- _WORK TO COMPLETE_
Among the lines below, count those that include "ўзоры", and state the count alone.

[Saved entries]
▼

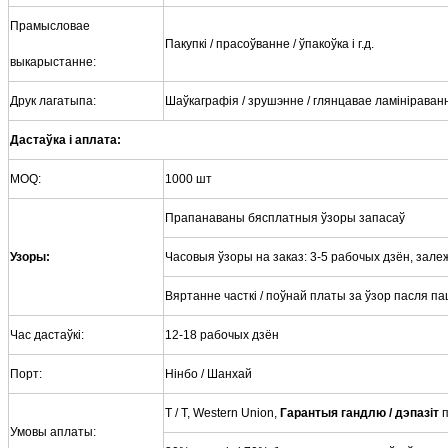
Прамысловае
Пакупкі / прасоўванне / ўпакоўка і г.д.
выкарыстанне:
Друк лагатыпа:
Шаўкаграфія / зрушэнне / глянцавае ламініраван
Дастаўка і аплата:
MOQ:
1000 шт
Прапанаваны бясплатныя ўзоры запасаў
Узоры:
Часовыя ўзоры на заказ: 3-5 рабочых дзён, зал
Вяртанне часткі / поўнай платы за ўзор пасля 
Час дастаўкі:
12-18 рабочых дзён
Порт:
Нінбо / Шанхай
T / T, Western Union,
Гарантыя гандлю / дэпазіт
п
Умовы аплаты:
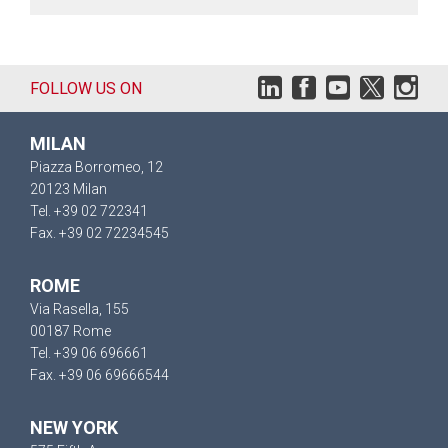
FOLLOW US ON
MILAN
Piazza Borromeo, 12
20123 Milan
Tel. +39 02 722341
Fax. +39 02 72234545
ROME
Via Rasella, 155
00187 Rome
Tel. +39 06 696661
Fax. +39 06 69666544
NEW YORK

▲

- _EXERCISE RESULT_
2